I’m getting better at making use of the moments in between tasks and time spent waiting for the next event to begin. This is time to jot a few notes, write a paragraph, read a page or two, or even step outside for a short walk, though we aren’t having the best weather for it today. Still, the rest of the week is looking warmer and there’s no doubt my sour mood will sweeten in the sun.

Over the weekend, I accidentally broke my blog trying out a new theme. At first, I panicked.
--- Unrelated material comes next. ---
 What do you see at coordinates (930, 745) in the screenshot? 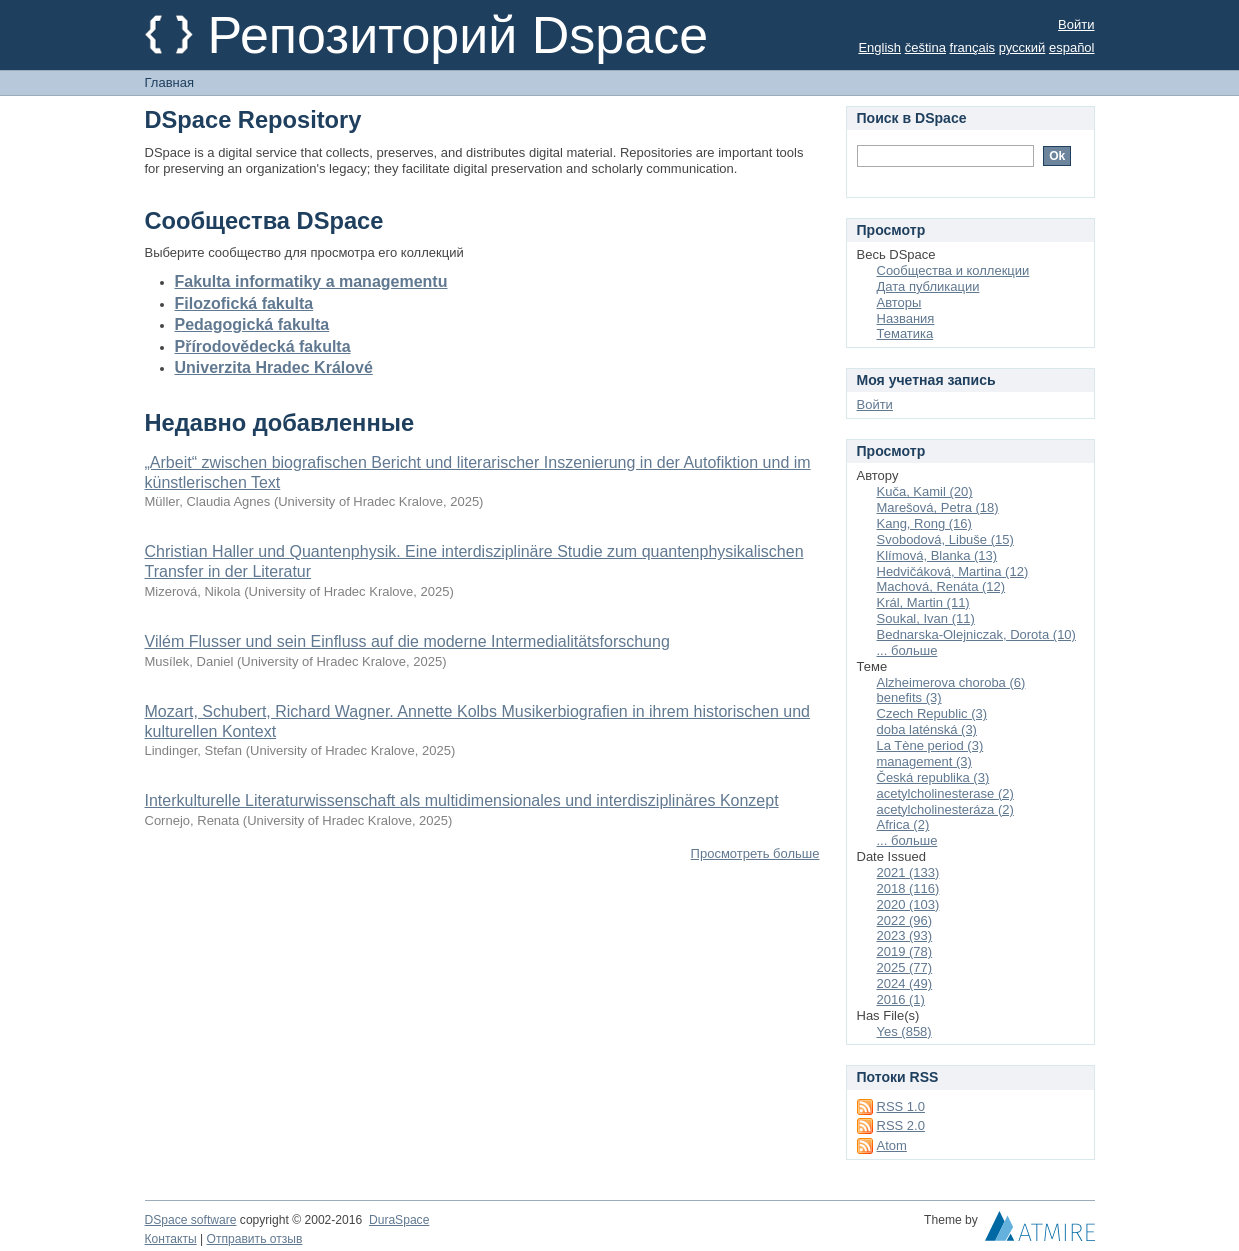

I cannot count the hours I put into making this place just right, but after poking around and trying to put things back the way they were, I realized this may have been the reset I needed and the perfect start to my digital spring cleaning.

When I reactivated the old theme, all the widgets in the sidebar were gone along with the custom CSS settings. I tried to rebuild them but with WordPress’s move to block editing, many of my old widgets and settings are no longer available in the form I added them in so many years ago. But, you know what? I never really needed all that, anyway. From now on, I’m going to keep it simple on the homepage but refine and expand my use of pages, tags, and categories.

My dream is to create a place in constant flux, a place with surprises, but I fear this theme, and perhaps even this platform is not conducive to that sort of digital growth. I can’t say what that means, but only ask that you bear with me through changes great and small.